The purpose of this study was to evaluate the need for clinical evaluation with radiographs within 10 days of closed reduction and percutaneous pinning for the treatment of displaced supracondylar humerus fractures. Between May 1 and December 31, 2001, the authors evaluated the complications with closed reduction and percutaneous pinning of 104 displaced supracondylar humerus fractures. Fifty-two of the patients had the initial follow-up examination with radiographs 10 days or less after pinning; the other 52 patients had the initial follow-up examination with radiographs either after 10 days or on the day of pin removal. The overall complication rate for the series was 7.7% (8/104). All eight complications were in type III fractures. The early follow-up group had six complications; the late follow-up group had two complications. Baumann's angle, lateral humerocapitellar angle, and lateral rotational percentage were not significantly different between the two groups. The only variable tested that was associated with a complication was pin configuration. No association between late follow-up and complications was identified. The authors conclude that clinical and radiographic evaluation of routine displaced supracondylar humerus fractures requiring closed reduction and percutaneous pinning may be safely delayed until pin removal.

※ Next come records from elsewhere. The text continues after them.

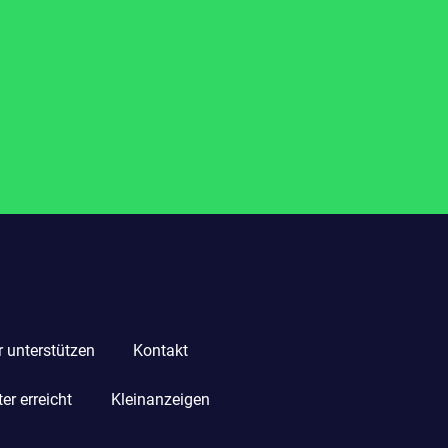
r unterstützen
Kontakt
r erreicht
Kleinanzeigen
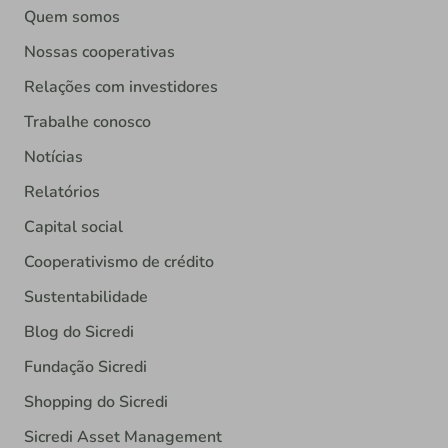
Quem somos
Nossas cooperativas
Relações com investidores
Trabalhe conosco
Notícias
Relatórios
Capital social
Cooperativismo de crédito
Sustentabilidade
Blog do Sicredi
Fundação Sicredi
Shopping do Sicredi
Sicredi Asset Management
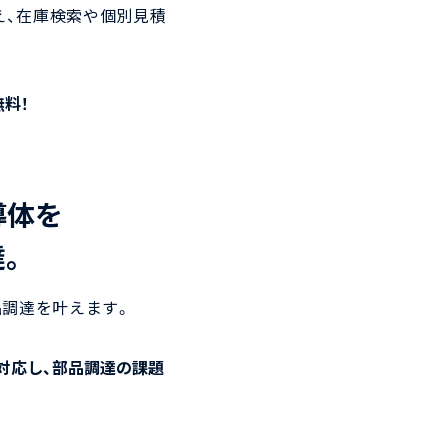
え、在庫検索や個別見積
無料！
導体を
。
調達を叶えます。
対応し、部品調達の課題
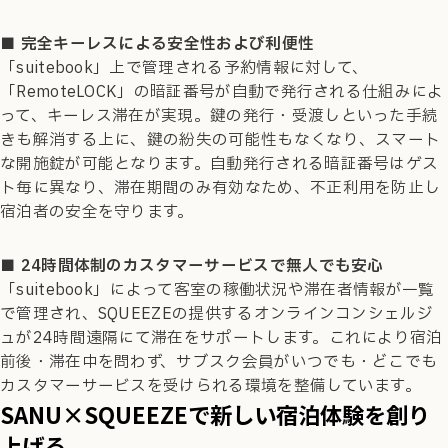
■ 完全キーレスによる安全性および利便性
「suitebook」上で管理される予約情報に対して、
「RemoteLOCK」の暗証番号が自動で発行される仕組みによ
って、キーレス滞在が実現。鍵の発行・受渡しといった手続
きも解消する上に、鍵の紛失の可能性もなくなり、スマート
な開施錠が可能となります。自動発行される暗証番号はゲス
ト毎に異なり、滞在期間のみ有効なため、不正利用を防止し
宿泊者の安全を守ります。
■ 24時間体制のカスタマーサービスで無人でも安心
「suitebook」によって客室の稼働状況や滞在者情報が一覧
で管理され、SQUEEZEの提供するオンラインコンシェルジ
ュが24時間遠隔にて滞在をサポートします。これにより宿泊
前後・滞在中を問わず、サブスク会員がいつでも・どこでも
カスタマーサービスを受けられる環境を整備しています。
SANU×SQUEEZEで新しい宿泊体験を創り
上げる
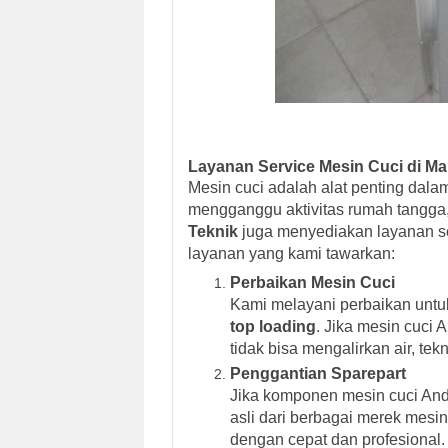
Layanan Service Mesin Cuci di M
Mesin cuci adalah alat penting dala
mengganggu aktivitas rumah tangga
Teknik
juga menyediakan layanan se
layanan yang kami tawarkan:
Perbaikan Mesin Cuci
Kami melayani perbaikan untuk
top loading
. Jika mesin cuci 
tidak bisa mengalirkan air, te
Penggantian Sparepart
Jika komponen mesin cuci Anda
asli dari berbagai merek mes
dengan cepat dan profesional.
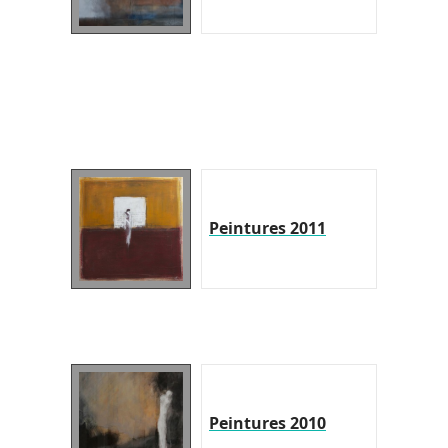
Peintures 2011
Peintures 2010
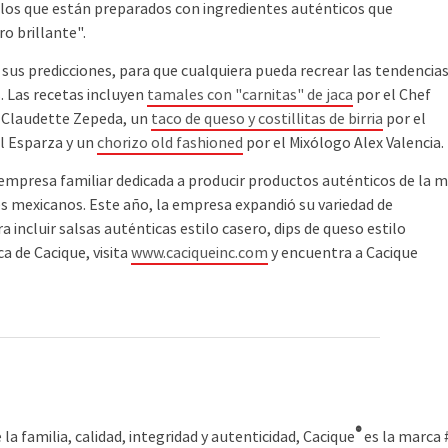
tillos que están preparados con ingredientes auténticos que
o brillante".
sus predicciones, para que cualquiera pueda recrear las tendencia
. Las recetas incluyen
tamales con "carnitas" de jaca
por el Chef
 Claudette Zepeda, un
taco de queso y costillitas de birria
por el
ll Esparza y un
chorizo old fashioned
por el Mixólogo Alex Valencia.
presa familiar dedicada a producir productos auténticos de la 
es mexicanos. Este año, la empresa expandió su variedad de
 incluir salsas auténticas estilo casero, dips de queso estilo
a de Cacique, visita
www.caciqueinc.com
y encuentra a Cacique
®
la familia, calidad, integridad y autenticidad, Cacique
es la marca 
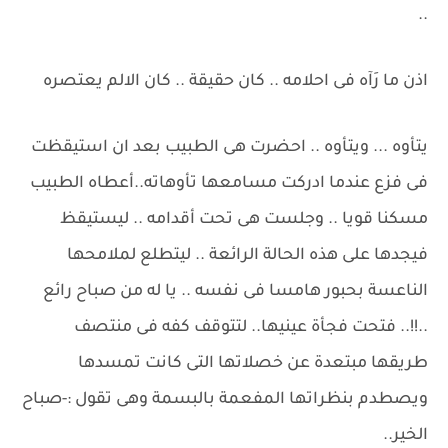
..
اذن ما رَآه فى احلامه .. كان حقيقة .. كان الالم يعتصره
يتأوه ... ويتأوه .. احضرت هى الطبيب بعد ان استيقظت
فى فزع عندما ادركت مسامعها تأوهاته..أعطاه الطبيب
مسكنا قويا .. وجلست هى تحت أقدامه .. ليستيقظ
فيجدها على هذه الحالة الرائعة .. ليتطلع لملامحها
الناعسة بحبور هامسا فى نفسه .. يا له من صباح رائع
..!!.. فتحت فجأة عينيها.. لتتوقف كفه فى منتصف
طريقها مبتعدة عن خصلاتها التى كانت تمسدها
ويصطدم بنظراتها المفعمة بالبسمة وهى تقول :-صباح
الخير..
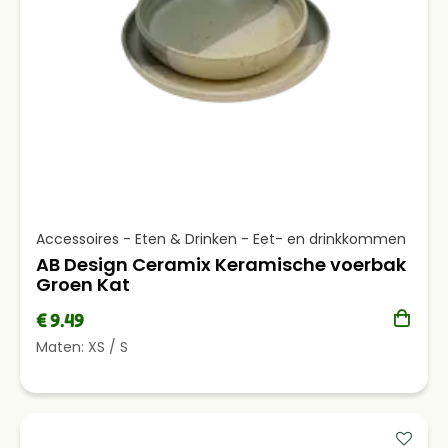
Accessoires - Eten & Drinken - Eet- en drinkkommen
AB Design Ceramix Keramische voerbak
Groen Kat
€ 9.49
Maten:
XS
/
S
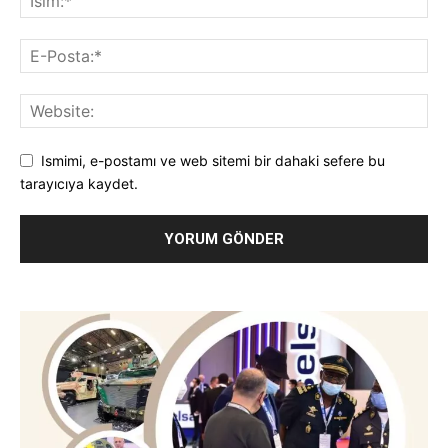
Ismimi, e-postamı ve web sitemi bir dahaki sefere bu
tarayıcıya kaydet.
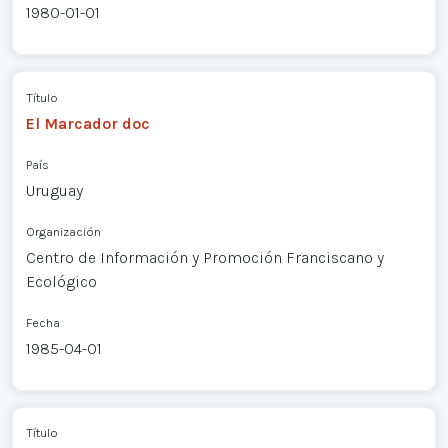
1980-01-01
Título
El Marcador doc
País
Uruguay
Organización
Centro de Información y Promoción Franciscano y
Ecológico
Fecha
1985-04-01
Título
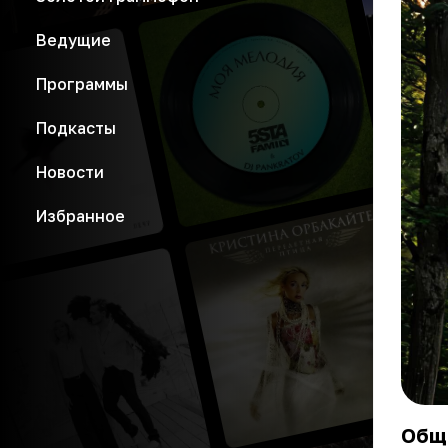
Ведущие
Программы
Подкасты
Новости
Избранное
Общ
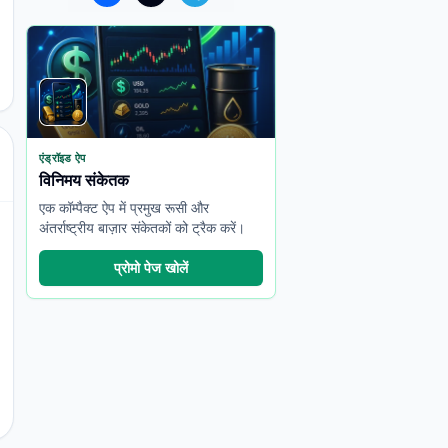
एंड्रॉइड ऐप
विनिमय संकेतक
एक कॉम्पैक्ट ऐप में प्रमुख रूसी और
अंतर्राष्ट्रीय बाज़ार संकेतकों को ट्रैक करें।
प्रोमो पेज खोलें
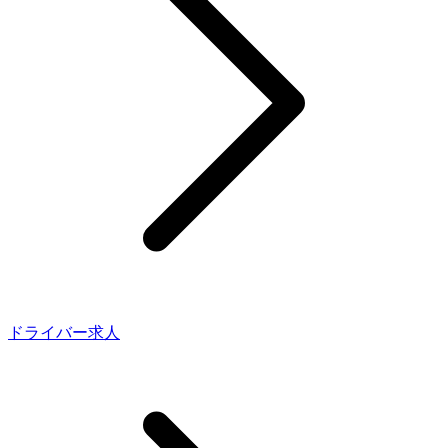
ドライバー求人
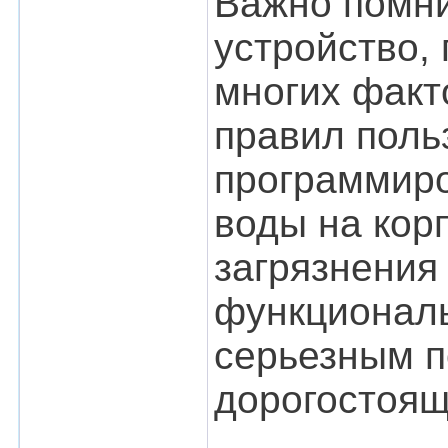
Важно помни
устройство, 
многих факт
правил поль
программиро
воды на корп
загрязнения
функциональ
серьезным п
дорогостоящ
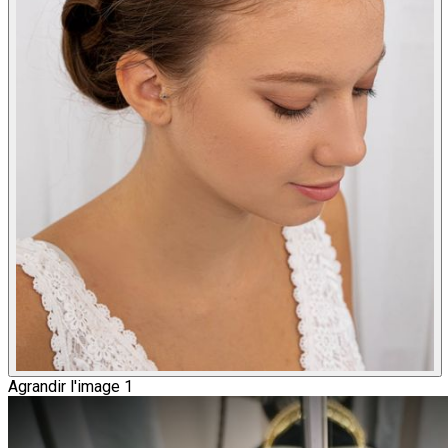
Agrandir l'image 1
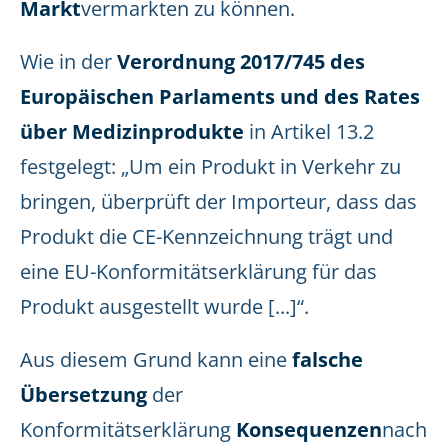
Markt
vermarkten zu können.
Wie in der
Verordnung 2017/745 des
Europäischen Parlaments und des Rates
über Medizinprodukte
in Artikel 13.2
festgelegt: „Um ein Produkt in Verkehr zu
bringen, überprüft der Importeur, dass das
Produkt die CE-Kennzeichnung trägt und
eine EU-Konformitätserklärung für das
Produkt ausgestellt wurde [...]“.
Aus diesem Grund kann eine
falsche
Übersetzung
der
Konformitätserklärung
Konsequenzen
nach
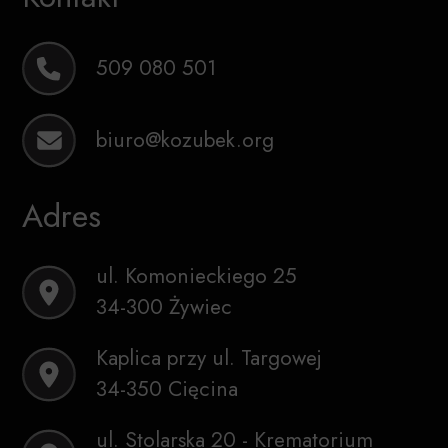
509 080 501
biuro@kozubek.org
Adres
ul. Komonieckiego 25
34-300 Żywiec
Kaplica przy ul. Targowej
34-350 Cięcina
ul. Stolarska 20 - Krematorium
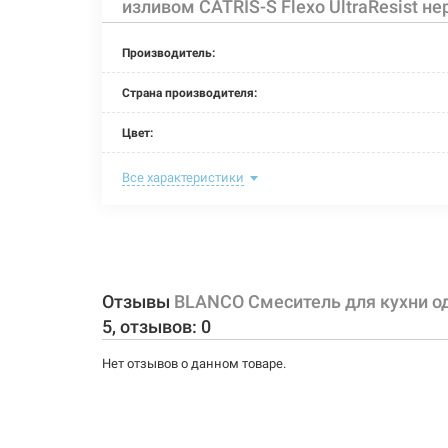
изливом CATRIS-S Flexo UltraResist не
Производитель:
Страна производителя:
Цвет:
Назначение смесителя:
Все характеристики
Тип крепления:
Размер картриджа:
Тип конструкции:
Отзывы
BLANCO Смеситель для кухни од
5
, отзывов:
0
Тип смесителя (крана):
Нет отзывов о данном товаре.
Материал корпуса смесителя (крана):
Форма излива:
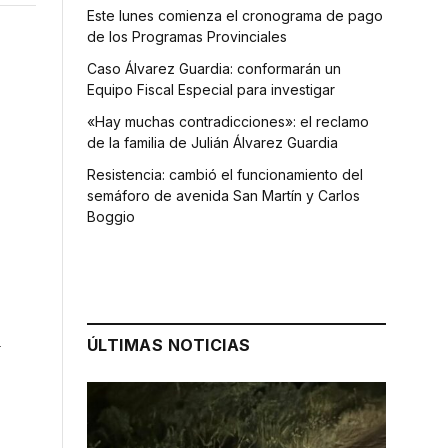
Este lunes comienza el cronograma de pago
de los Programas Provinciales
Caso Álvarez Guardia: conformarán un
Equipo Fiscal Especial para investigar
«Hay muchas contradicciones»: el reclamo
de la familia de Julián Álvarez Guardia
Resistencia: cambió el funcionamiento del
semáforo de avenida San Martín y Carlos
Boggio
a
ÚLTIMAS NOTICIAS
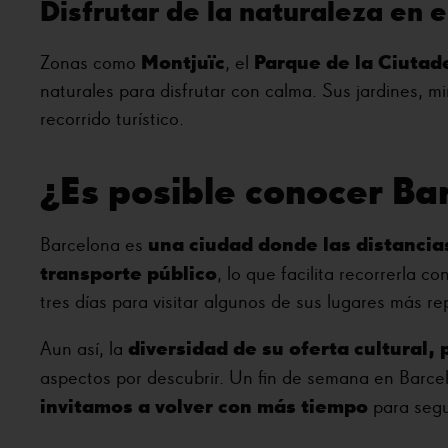
Disfrutar de la naturaleza en 
Montjuïc
Parque de la Ciutad
Zonas como
, el
naturales para disfrutar con calma. Sus jardines, m
recorrido turístico.
¿Es posible conocer Ba
una ciudad donde las distancia
Barcelona es
transporte público
, lo que facilita recorrerla 
tres días para visitar algunos de sus lugares más re
diversidad de su oferta cultural,
Aun así, la
aspectos por descubrir. Un fin de semana en Barce
invitamos a volver con más tiempo
para segu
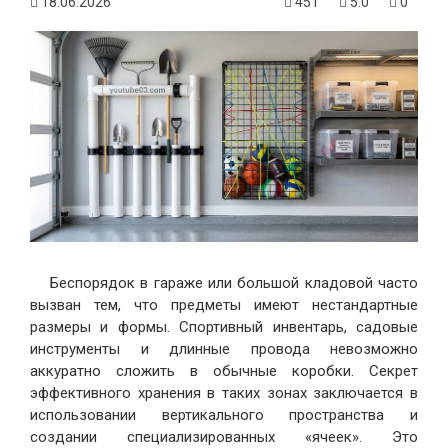
18.06.2026
451
5.0
0
Беспорядок в гараже или большой кладовой часто
вызван тем, что предметы имеют нестандартные
размеры и формы. Спортивный инвентарь, садовые
инструменты и длинные провода невозможно
аккуратно сложить в обычные коробки. Секрет
эффективного хранения в таких зонах заключается в
использовании вертикального пространства и
создании специализированных «ячеек». Это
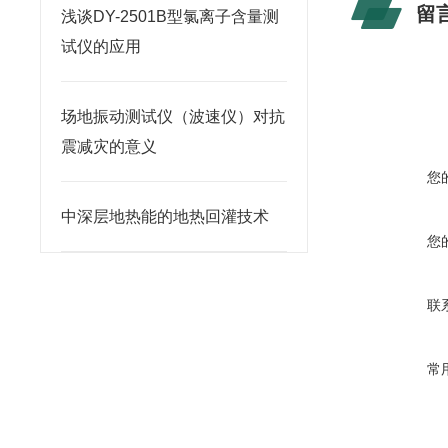
留
浅谈DY-2501B型氯离子含量测
试仪的应用
场地振动测试仪（波速仪）对抗
震减灾的意义
您
中深层地热能的地热回灌技术
您
联
常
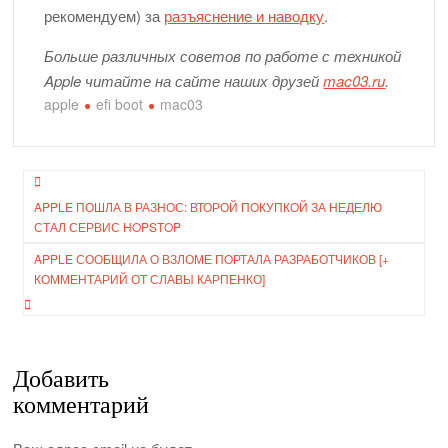
рекомендуем) за
разъяснение и наводку
.
Больше различных советов по работе с техникой
Apple читайте на сайте наших друзей
mac03.ru
.
apple
efi boot
mac03
Навигация
APPLE ПОШЛА В РАЗНОС: ВТОРОЙ ПОКУПКОЙ ЗА НЕДЕЛЮ
по
СТАЛ СЕРВИС HOPSTOP
записям
APPLE СООБЩИЛА О ВЗЛОМЕ ПОРТАЛА РАЗРАБОТЧИКОВ [+
КОММЕНТАРИЙ ОТ СЛАВЫ КАРПЕНКО]
Добавить
комментарий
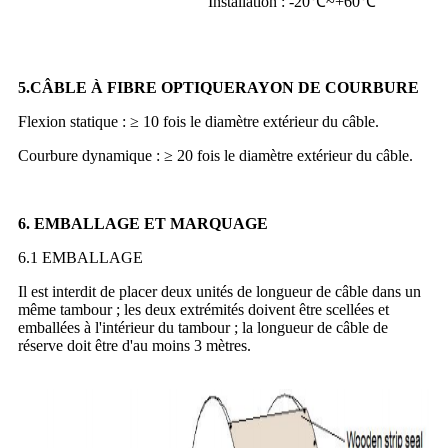
Installation : -20℃~+60℃
5.
CÂBLE À FIBRE OPTIQUE
RAYON DE COURBURE
Flexion statique : ≥ 10 fois le diamètre extérieur du câble.
Courbure dynamique : ≥ 20 fois le diamètre extérieur du câble.
6. EMBALLAGE ET MARQUAGE
6.1 EMBALLAGE
Il est interdit de placer deux unités de longueur de câble dans un
même tambour ; les deux extrémités doivent être scellées et
emballées à l'intérieur du tambour ; la longueur de câble de
réserve doit être d'au moins 3 mètres.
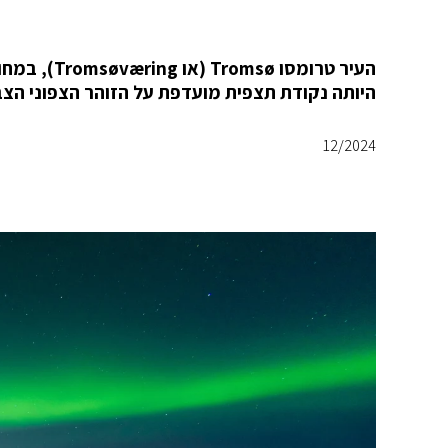
היותה נקודת תצפית מועדפת על הזוהר הצפוני הצב
12/2024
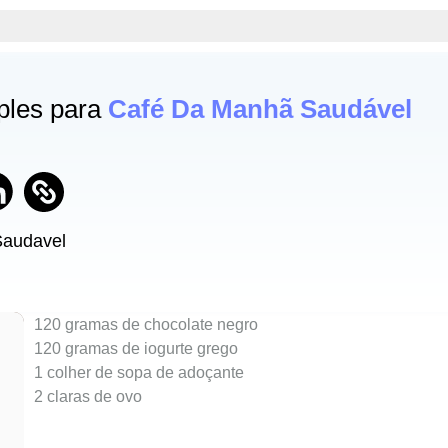
mples para
Café Da Manhã Saudável
Saudavel
120 gramas de chocolate negro
120 gramas de iogurte grego
1 colher de sopa de adoçante
2 claras de ovo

本研究的目的是评估对于移位性肱骨髁上骨折,在闭合复位和经皮穿针固定治疗后10天内进行X线片临床评估的必要性。2001年5月1日至12月31日期间,作者评估了104例移位性肱骨髁上骨折行闭合复位和经皮穿针固定后的并发症情况。其中52例患者在穿针后10天或更短时间内进行了首次X线片随访检查;另外52例患者在10天后或拔针当天进行了首次X线片随访检查。该系列的总体并发症发生率为7.7%(8/104)。所有8例并发症均发生在III型骨折中。早期随访组有6例并发症;晚期随访组有2例并发症。两组之间的鲍曼角、肱骨小头外侧角和外侧旋转百分比无显著差异。唯一与并发症相关的检测变量是穿针构型。未发现晚期随访与并发症之间存在关联。作者得出结论,对于需要闭合复位和经皮穿针固定的常规移位性肱骨髁上骨折,临床和X线片评估可安全延迟至拔针时进行。